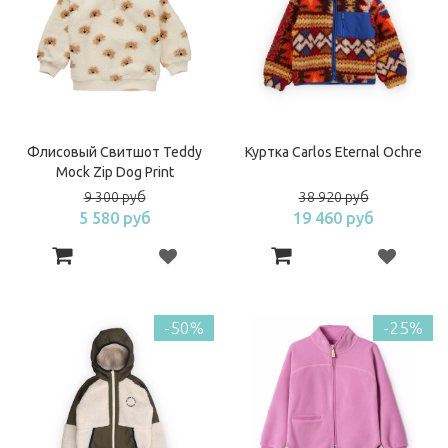
Флисовый Свитшот Teddy
Куртка Carlos Eternal Ochre
Mock Zip Dog Print
9 300 руб
38 920 руб
5 580 руб
19 460 руб
-50%
-25%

Required action: Copy each line of the records above without change, but do not include any picture.

Expected answer:
Флисовый Свитшот Teddy
Куртка Carlos Eternal Ochre
Mock Zip Dog Print
9 300 руб
38 920 руб
5 580 руб
19 460 руб
-50%
-25%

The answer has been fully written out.